START Supplied information
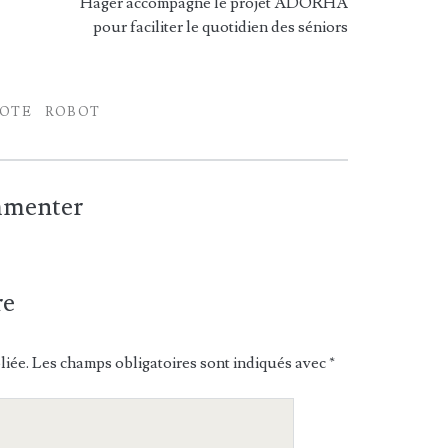
Hager accompagne le projet ADORHA
pour faciliter le quotidien des séniors
LOTE
ROBOT
ommenter
re
liée.
Les champs obligatoires sont indiqués avec
*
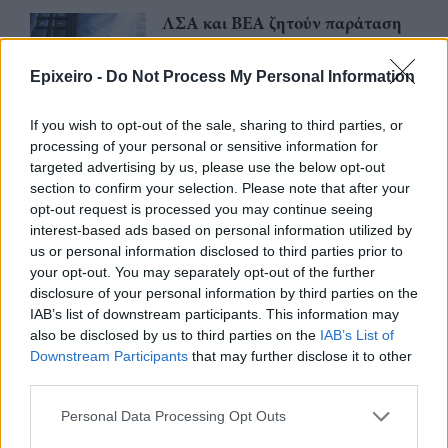
ΛΣΑ και ΒΕΑ ζητούν παράταση
για την υποχρεωτική ηλεκτρονική
τιμολόγηση – Στο τραπέζι
Epixeiro -
Do Not Process My Personal Information
μετάθεση εφαρμογής για το 2026
03/08/26
|
15:12
If you wish to opt-out of the sale, sharing to third parties, or
processing of your personal or sensitive information for
Συνάντηση με τον γεν.
targeted advertising by us, please use the below opt-out
γραμματέα Διαχείρισης
section to confirm your selection. Please note that after your
Αποβλήτων για τη διαχείριση του
opt-out request is processed you may continue seeing
Γυαλιού πραγματοποίησαν
interest-based ads based on personal information utilized by
ΓΣΕΒΕΕ και ΠΟΕΒΥ
us or personal information disclosed to third parties prior to
03/08/26
|
14:07
your opt-out. You may separately opt-out of the further
disclosure of your personal information by third parties on the
Η νέα ευρωπαϊκή έκθεση για την
IAB’s list of downstream participants. This information may
ψηφιακή υγεία ανοίγει τις πύλες
also be disclosed by us to third parties on the
IAB’s List of
της στο Βερολίνο από τις 26 έως
Downstream Participants
that may further disclose it to other
τις 28 Οκτωβρίου
third parties.
29/07/26
|
15:21
Personal Data Processing Opt Outs
Ο GR.EC.A. έλαβε μέρος στο 21st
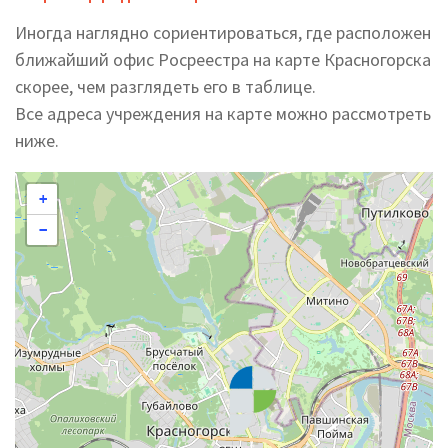
Иногда наглядно сориентироваться, где расположен
ближайший офис Росреестра на карте Красногорска
скорее, чем разглядеть его в таблице.
Все адреса учреждения на карте можно рассмотреть
ниже.
+
−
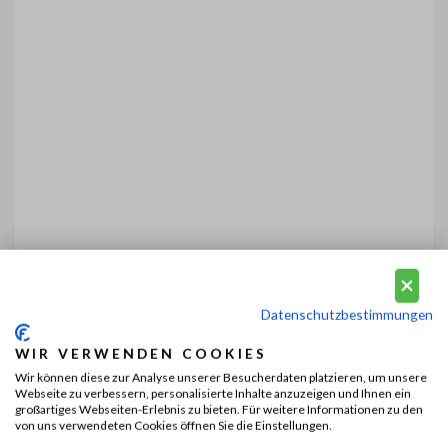
Datenschutzbestimmungen
WIR VERWENDEN COOKIES
Wir können diese zur Analyse unserer Besucherdaten platzieren, um unsere
Webseite zu verbessern, personalisierte Inhalte anzuzeigen und Ihnen ein
großartiges Webseiten-Erlebnis zu bieten. Für weitere Informationen zu den
von uns verwendeten Cookies öffnen Sie die Einstellungen.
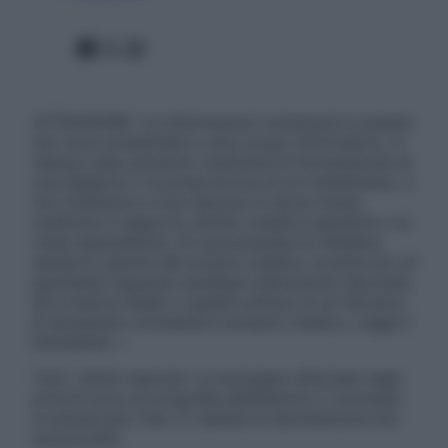
Facebook
X
Instagram
ATTENZIONE: Le informazioni contenute in questo
sito sono presentate a solo scopo informativo, in
nessun caso possono costituire la formulazione di
una diagnosi o la prescrizione di un trattamento, e
non intendono e non devono in alcun modo
sostituire il rapporto diretto medico-paziente o la
visita specialistica. Si raccomanda di chiedere
sempre il parere del proprio medico curante e/o di
specialisti riguardo qualsiasi indicazione riportata.
Se si hanno dubbi o quesiti sull’uso di un farmaco
è necessario contattare il proprio medico. Leggi il
Disclaimer »
Tutti i diritti riservati. Le immagini utilizzate negli
articoli sono di proprietà dell’editore o concesse
in licenza per l’uso. È vietata la riproduzione non
autorizzata.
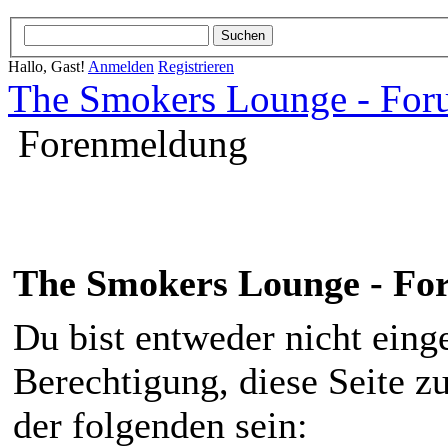
Hallo, Gast!
Anmelden
Registrieren
The Smokers Lounge - Fo
Forenmeldung
The Smokers Lounge - F
Du bist entweder nicht einge
Berechtigung, diese Seite z
der folgenden sein:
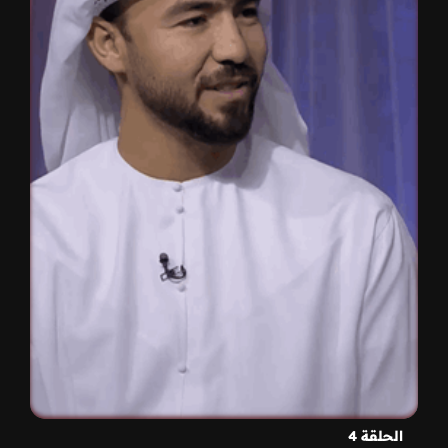
الحلقة 4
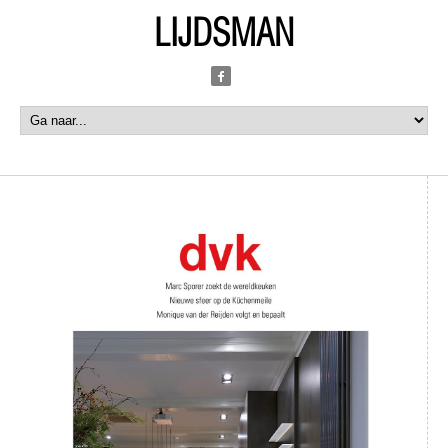
LIJDSMAN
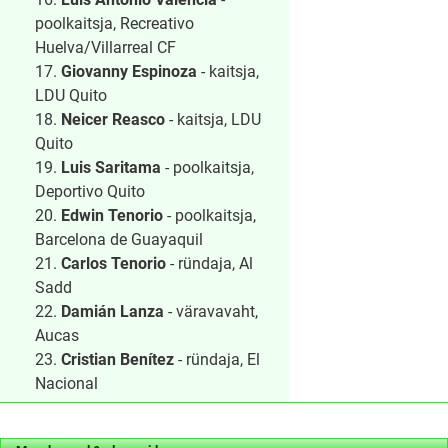
poolkaitsja, Recreativo
Huelva/Villarreal CF
17.
Giovanny Espinoza
- kaitsja,
LDU Quito
18.
Neicer Reasco
- kaitsja, LDU
Quito
19.
Luis Saritama
- poolkaitsja,
Deportivo Quito
20.
Edwin Tenorio
- poolkaitsja,
Barcelona de Guayaquil
21.
Carlos Tenorio
- ründaja, Al
Sadd
22.
Damián Lanza
- väravavaht,
Aucas
23.
Cristian Benítez
- ründaja, El
Nacional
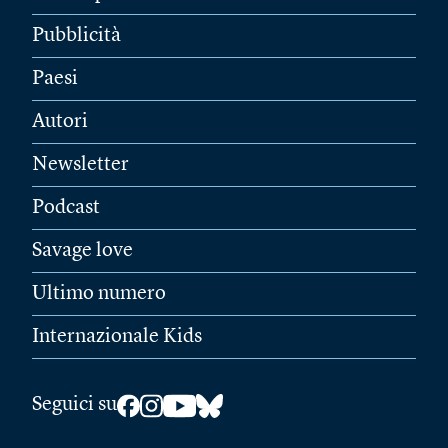
Pubblicità
Paesi
Autori
Newsletter
Podcast
Savage love
Ultimo numero
Internazionale Kids
Seguici su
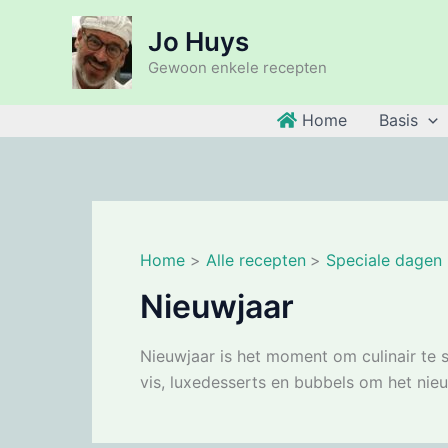
Ga
Jo Huys
naar
de
Gewoon enkele recepten
inhoud
Home
Basis
Home
Alle recepten
Speciale dagen
Nieuwjaar
Nieuwjaar is het moment om culinair te sc
vis, luxedesserts en bubbels om het nieuw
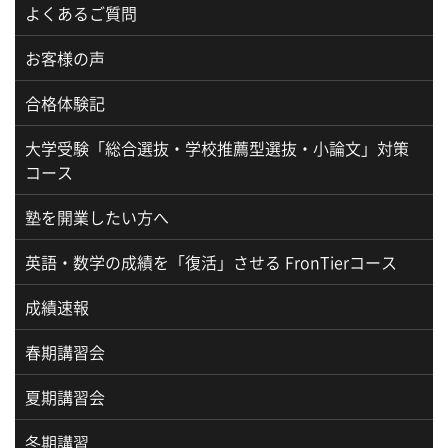
よくあるご質問
お客様の声
合格体験記
大学受験「総合選抜・学校推薦型選抜・小論文」対策
コース
塾を開業したい方へ
英語・数学の成績を「復活」させる FronTierコース
成績速報
春期講習会
夏期講習会
冬期講習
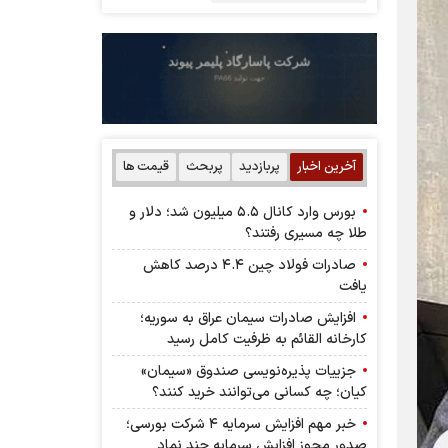
آخرین اخبار
پربازدید
پربحث
قیمت ها
بورس وارد کانال ۵.۵ میلیون شد؛ دلار و
طلا چه مسیری رفتند؟
صادرات فولاد چین ۴.۴ درصد کاهش
یافت
افزایش صادرات سیمان عراق به سوریه؛
کارخانه القائم به ظرفیت کامل رسید
جزییات پذیره‌نویسی صندوق «سیمان»
کیان؛ چه کسانی می‌توانند خرید کنند؟
خبر مهم افزایش سرمایه ۴ شرکت بورسی؛
صدور مجوز افزایش سرمایه چند نماد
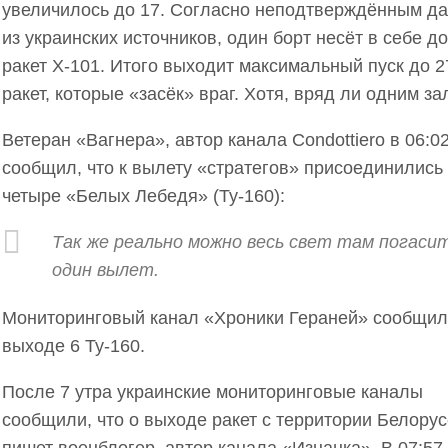
увеличилось до 17. Согласно неподтверждённым д
из украинских источников, один борт несёт в себе до
ракет Х-101. Итого выходит максимальный пуск до 2
ракет, которые «засёк» враг. Хотя, вряд ли одним за
Ветеран «Вагнера», автор канала Condottiero в 06:0
сообщил, что к вылету «стратегов» присоединились
четыре «Белых Лебедя» (Ту-160):
Так же реально можно весь свет там погасит
один вылет.
Мониторинговый канал «Хроники Гераней» сообщил
выходе 6 Ту-160.
После 7 утра украинские мониторинговые каналы
сообщили, что о выходе ракет с территории Белорус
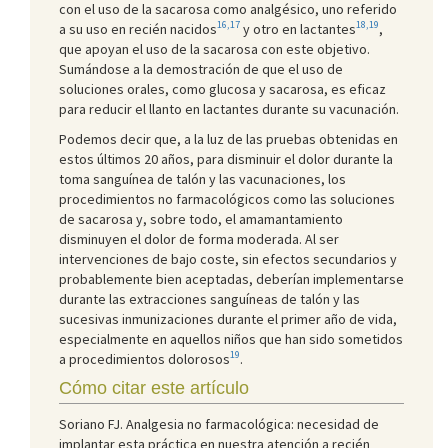
con el uso de la sacarosa como analgésico, uno referido
16,17
18,19
a su uso en recién nacidos
y otro en lactantes
,
que apoyan el uso de la sacarosa con este objetivo.
Sumándose a la demostración de que el uso de
soluciones orales, como glucosa y sacarosa, es eficaz
para reducir el llanto en lactantes durante su vacunación.
Podemos decir que, a la luz de las pruebas obtenidas en
estos últimos 20 años, para disminuir el dolor durante la
toma sanguínea de talón y las vacunaciones, los
procedimientos no farmacológicos como las soluciones
de sacarosa y, sobre todo, el amamantamiento
disminuyen el dolor de forma moderada. Al ser
intervenciones de bajo coste, sin efectos secundarios y
probablemente bien aceptadas, deberían implementarse
durante las extracciones sanguíneas de talón y las
sucesivas inmunizaciones durante el primer año de vida,
especialmente en aquellos niños que han sido sometidos
19
a procedimientos dolorosos
.
Cómo citar este artículo
Soriano FJ. Analgesia no farmacológica: necesidad de
implantar esta práctica en nuestra atención a recién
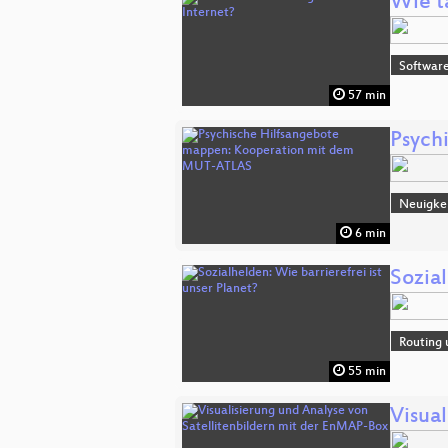
Wie t
Software
57 min
Psych
Neuigke
6 min
Sozial
Routing 
55 min
Visua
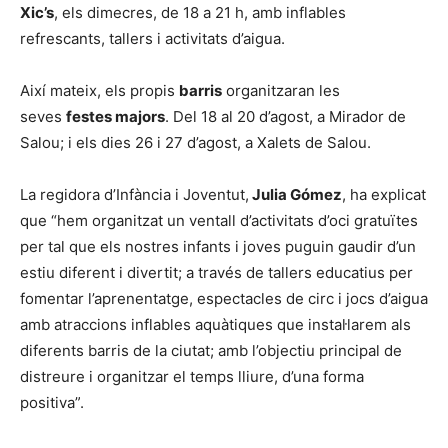
Xic’s
, els dimecres, de 18 a 21 h, amb inflables
refrescants, tallers i activitats d’aigua.
Així mateix, els propis
barris
organitzaran les
seves
festes majors
. Del 18 al 20 d’agost, a Mirador de
Salou; i els dies 26 i 27 d’agost, a Xalets de Salou.
La regidora d’Infància i Joventut,
Julia Gómez
, ha explicat
que “hem organitzat un ventall d’activitats d’oci gratuïtes
per tal que els nostres infants i joves puguin gaudir d’un
estiu diferent i divertit; a través de tallers educatius per
fomentar l’aprenentatge, espectacles de circ i jocs d’aigua
amb atraccions inflables aquàtiques que instal·larem als
diferents barris de la ciutat; amb l’objectiu principal de
distreure i organitzar el temps lliure, d’una forma
positiva”.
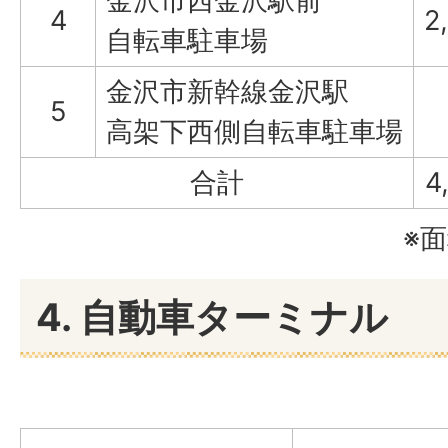
金沢市西金沢駅前
4
2
自転車駐車場
金沢市新幹線金沢駅
5
高架下西側自転車駐車場
合計
4
※
4. 自動車ターミナル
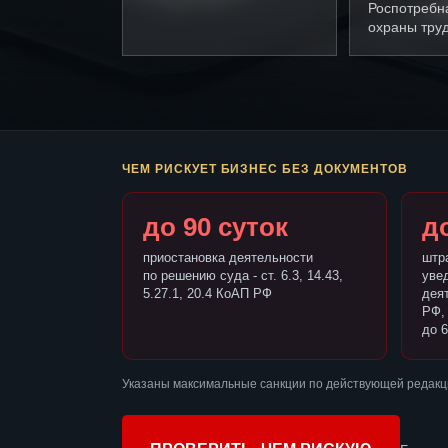
Роспотребн
охраны труд
ЧЕМ РИСКУЕТ БИЗНЕС БЕЗ ДОКУМЕНТОВ
до 90 суток
до
приостановка деятельности
штр
по решению суда - ст. 6.3, 14.43,
уве
5.27.1, 20.4 КоАП РФ
деят
РФ,
до 6
Указаны максимальные санкции по действующей редакц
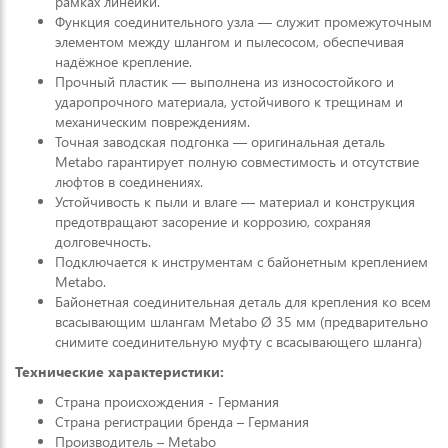
рамках линейки.
Функция соединительного узла — служит промежуточным
элементом между шлангом и пылесосом, обеспечивая
надёжное крепление.
Прочный пластик — выполнена из износостойкого и
ударопрочного материала, устойчивого к трещинам и
механическим повреждениям.
Точная заводская подгонка — оригинальная деталь
Metabo гарантирует полную совместимость и отсутствие
люфтов в соединениях.
Устойчивость к пыли и влаге — материал и конструкция
предотвращают засорение и коррозию, сохраняя
долговечность.
Подключается к инструментам с байонетным креплением
Metabo.
Байонетная соединительная деталь для крепления ко всем
всасывающим шлангам Metabo Ø 35 мм (предварительно
снимите соединительную муфту с всасывающего шланга)
Технические характеристики:
Страна происхождения - Германия
Страна регистрации бренда – Германия
Производитель – Metabo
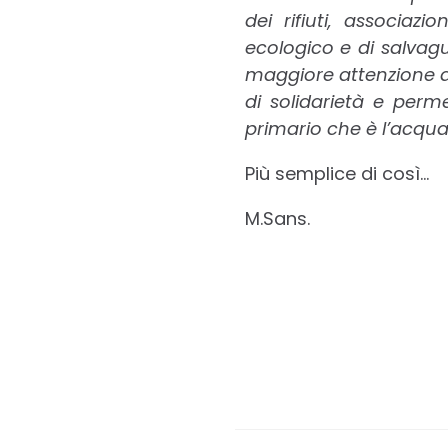
dei rifiuti, associaz
ecologico e di salvagu
maggiore attenzione al
di solidarietà e per
primario che è l’acqua
Più semplice di così…
M.Sans.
END Supplied information
### Your assignment
Scan the records above for lines with the word "Lounge", then say how many there are, giving the number alone.

### Solution to this task
2